Only the lines below starting at the one containing "традиционных конструкций, эти более" and ending at the one containing "Espace Entreprise" belong in the answer, each copied exactly.
SUPPLIED RECORDS Block Start
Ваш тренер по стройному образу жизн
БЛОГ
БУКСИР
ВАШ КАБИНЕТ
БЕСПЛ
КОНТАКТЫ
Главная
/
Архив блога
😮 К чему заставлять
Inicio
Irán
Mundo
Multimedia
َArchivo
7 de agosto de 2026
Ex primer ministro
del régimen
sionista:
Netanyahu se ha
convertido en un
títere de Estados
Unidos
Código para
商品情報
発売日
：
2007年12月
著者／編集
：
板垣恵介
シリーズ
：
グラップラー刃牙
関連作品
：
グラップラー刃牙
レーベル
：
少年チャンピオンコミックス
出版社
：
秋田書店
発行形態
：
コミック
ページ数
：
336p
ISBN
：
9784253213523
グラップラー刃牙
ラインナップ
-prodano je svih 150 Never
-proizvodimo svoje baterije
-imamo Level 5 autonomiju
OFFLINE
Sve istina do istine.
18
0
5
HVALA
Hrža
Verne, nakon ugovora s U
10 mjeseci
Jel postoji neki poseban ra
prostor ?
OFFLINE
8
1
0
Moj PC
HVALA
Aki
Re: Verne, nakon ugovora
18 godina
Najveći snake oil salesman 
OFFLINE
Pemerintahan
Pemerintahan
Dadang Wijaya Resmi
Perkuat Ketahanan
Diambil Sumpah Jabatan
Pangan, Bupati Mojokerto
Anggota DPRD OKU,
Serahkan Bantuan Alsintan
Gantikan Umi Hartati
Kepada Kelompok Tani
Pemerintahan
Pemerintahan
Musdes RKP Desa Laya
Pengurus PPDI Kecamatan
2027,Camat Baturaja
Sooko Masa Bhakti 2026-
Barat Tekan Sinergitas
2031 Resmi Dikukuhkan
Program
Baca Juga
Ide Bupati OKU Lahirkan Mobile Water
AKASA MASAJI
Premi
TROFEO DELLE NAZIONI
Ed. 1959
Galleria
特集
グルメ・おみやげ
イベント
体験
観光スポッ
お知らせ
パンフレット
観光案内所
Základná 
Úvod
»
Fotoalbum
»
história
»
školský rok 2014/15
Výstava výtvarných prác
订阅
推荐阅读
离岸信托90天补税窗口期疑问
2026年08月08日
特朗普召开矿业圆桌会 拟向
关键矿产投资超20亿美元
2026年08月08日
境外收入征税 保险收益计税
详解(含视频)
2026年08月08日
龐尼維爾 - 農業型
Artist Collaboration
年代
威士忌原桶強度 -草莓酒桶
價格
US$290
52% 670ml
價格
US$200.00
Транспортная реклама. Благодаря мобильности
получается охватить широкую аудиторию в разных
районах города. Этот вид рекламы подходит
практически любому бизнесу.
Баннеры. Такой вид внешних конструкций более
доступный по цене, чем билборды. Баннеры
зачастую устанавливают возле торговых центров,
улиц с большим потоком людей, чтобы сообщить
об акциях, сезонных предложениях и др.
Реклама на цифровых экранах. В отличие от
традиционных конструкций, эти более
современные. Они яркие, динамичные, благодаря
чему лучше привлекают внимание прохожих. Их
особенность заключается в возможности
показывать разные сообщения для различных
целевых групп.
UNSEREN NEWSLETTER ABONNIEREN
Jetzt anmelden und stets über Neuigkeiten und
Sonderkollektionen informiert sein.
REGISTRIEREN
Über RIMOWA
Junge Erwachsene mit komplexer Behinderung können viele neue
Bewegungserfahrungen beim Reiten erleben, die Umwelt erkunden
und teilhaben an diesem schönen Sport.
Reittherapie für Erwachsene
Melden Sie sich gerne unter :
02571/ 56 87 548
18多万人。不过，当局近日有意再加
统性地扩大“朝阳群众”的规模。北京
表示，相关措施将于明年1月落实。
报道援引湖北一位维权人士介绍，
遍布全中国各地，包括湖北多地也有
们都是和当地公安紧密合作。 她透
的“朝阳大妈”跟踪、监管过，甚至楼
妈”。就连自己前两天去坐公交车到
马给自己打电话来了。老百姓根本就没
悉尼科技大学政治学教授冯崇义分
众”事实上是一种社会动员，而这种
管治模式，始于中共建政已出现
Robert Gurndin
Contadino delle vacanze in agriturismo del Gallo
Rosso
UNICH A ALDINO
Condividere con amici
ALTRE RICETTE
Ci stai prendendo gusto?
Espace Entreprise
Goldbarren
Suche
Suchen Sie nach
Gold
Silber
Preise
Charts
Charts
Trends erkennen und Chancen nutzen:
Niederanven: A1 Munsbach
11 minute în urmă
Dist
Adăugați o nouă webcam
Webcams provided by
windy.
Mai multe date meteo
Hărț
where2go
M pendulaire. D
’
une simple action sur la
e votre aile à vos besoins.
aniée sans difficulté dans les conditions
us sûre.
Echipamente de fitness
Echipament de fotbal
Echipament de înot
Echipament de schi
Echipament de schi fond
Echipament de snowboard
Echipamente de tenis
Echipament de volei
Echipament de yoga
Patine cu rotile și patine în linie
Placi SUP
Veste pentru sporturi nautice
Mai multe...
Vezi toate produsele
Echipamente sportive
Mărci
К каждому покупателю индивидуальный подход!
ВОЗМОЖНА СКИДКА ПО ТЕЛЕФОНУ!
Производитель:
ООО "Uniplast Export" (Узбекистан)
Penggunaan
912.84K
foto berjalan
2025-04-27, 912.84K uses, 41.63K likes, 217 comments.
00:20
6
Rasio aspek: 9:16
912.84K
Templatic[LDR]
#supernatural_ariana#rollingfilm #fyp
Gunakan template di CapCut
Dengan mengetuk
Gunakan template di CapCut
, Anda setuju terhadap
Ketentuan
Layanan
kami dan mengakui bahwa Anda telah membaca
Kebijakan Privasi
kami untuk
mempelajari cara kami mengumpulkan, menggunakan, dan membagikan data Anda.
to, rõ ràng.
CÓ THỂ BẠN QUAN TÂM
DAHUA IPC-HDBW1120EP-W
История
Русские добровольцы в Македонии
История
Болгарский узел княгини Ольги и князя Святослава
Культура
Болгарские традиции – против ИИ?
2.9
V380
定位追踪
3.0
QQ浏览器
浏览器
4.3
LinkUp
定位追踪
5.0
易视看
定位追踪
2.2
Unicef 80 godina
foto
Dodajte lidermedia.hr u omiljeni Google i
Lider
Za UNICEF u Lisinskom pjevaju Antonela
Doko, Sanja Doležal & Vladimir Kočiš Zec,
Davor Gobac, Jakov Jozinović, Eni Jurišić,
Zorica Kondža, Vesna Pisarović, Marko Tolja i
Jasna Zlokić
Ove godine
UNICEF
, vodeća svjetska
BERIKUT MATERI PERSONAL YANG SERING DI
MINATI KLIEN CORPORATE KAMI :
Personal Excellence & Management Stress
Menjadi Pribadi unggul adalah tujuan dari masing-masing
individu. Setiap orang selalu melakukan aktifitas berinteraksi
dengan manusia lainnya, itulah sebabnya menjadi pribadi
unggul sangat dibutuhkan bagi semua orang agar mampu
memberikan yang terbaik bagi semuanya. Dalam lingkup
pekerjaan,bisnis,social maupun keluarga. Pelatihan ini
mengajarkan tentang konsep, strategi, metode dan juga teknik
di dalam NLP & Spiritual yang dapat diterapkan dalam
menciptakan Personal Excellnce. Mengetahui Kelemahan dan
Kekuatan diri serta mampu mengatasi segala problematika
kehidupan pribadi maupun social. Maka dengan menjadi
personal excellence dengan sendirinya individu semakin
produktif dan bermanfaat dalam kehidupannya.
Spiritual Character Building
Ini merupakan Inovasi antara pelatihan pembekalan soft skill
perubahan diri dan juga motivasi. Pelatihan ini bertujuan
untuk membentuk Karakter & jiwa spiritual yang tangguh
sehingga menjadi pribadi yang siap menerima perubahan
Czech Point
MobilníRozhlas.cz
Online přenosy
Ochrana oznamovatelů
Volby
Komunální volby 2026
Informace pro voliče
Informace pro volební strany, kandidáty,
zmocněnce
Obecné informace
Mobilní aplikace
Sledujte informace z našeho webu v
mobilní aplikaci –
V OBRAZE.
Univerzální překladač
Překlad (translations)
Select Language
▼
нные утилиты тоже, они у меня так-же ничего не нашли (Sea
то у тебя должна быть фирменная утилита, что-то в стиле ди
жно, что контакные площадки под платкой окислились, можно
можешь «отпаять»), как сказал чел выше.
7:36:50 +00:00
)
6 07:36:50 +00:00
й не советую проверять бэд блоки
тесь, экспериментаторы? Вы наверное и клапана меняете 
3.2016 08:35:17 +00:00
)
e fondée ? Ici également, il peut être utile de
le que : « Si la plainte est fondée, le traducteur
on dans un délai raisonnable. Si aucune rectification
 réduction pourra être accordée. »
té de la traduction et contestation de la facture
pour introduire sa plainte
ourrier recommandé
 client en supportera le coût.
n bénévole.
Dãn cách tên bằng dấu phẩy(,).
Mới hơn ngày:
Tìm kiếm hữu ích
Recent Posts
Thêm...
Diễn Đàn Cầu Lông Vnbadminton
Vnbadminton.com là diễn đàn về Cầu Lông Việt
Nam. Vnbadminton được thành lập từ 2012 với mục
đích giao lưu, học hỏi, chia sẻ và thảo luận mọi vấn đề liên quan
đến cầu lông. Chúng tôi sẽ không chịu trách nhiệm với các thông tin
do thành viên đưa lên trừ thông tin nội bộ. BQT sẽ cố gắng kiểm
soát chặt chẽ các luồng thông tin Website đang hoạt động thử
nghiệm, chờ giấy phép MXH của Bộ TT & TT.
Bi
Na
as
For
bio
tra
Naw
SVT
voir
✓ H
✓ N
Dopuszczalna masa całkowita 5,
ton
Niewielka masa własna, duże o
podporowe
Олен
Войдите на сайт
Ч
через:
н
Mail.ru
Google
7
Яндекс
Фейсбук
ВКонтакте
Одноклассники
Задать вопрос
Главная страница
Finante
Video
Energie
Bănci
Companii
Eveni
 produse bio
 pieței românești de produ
SUPPLIED RECORDS Block End
** TASK SOLUTION **
традиционных конструкций, эти более
современные. Они яркие, динамичные, благодаря
чему лучше привлекают внимание прохожих. Их
особенность заключается в возможности
показывать разные сообщения для различных
целевых групп.
UNSEREN NEWSLETTER ABONNIEREN
Jetzt anmelden und stets über Neuigkeiten und
Sonderkollektionen informiert sein.
REGISTRIEREN
Über RIMOWA
Junge Erwachsene mit komplexer Behinderung können viele neue
Bewegungserfahrungen beim Reiten erleben, die Umwelt erkunden
und teilhaben an diesem schönen Sport.
Reittherapie für Erwachsene
Melden Sie sich gerne unter :
02571/ 56 87 548
18多万人。不过，当局近日有意再加
统性地扩大“朝阳群众”的规模。北京
表示，相关措施将于明年1月落实。
报道援引湖北一位维权人士介绍，
遍布全中国各地，包括湖北多地也有
们都是和当地公安紧密合作。 她透
的“朝阳大妈”跟踪、监管过，甚至楼
妈”。就连自己前两天去坐公交车到
马给自己打电话来了。老百姓根本就没
悉尼科技大学政治学教授冯崇义分
众”事实上是一种社会动员，而这种
管治模式，始于中共建政已出现
Robert Gurndin
Contadino delle vacanze in agriturismo del Gallo
Rosso
UNICH A ALDINO
Condividere con amici
ALTRE RICETTE
Ci stai prendendo gusto?
Espace Entreprise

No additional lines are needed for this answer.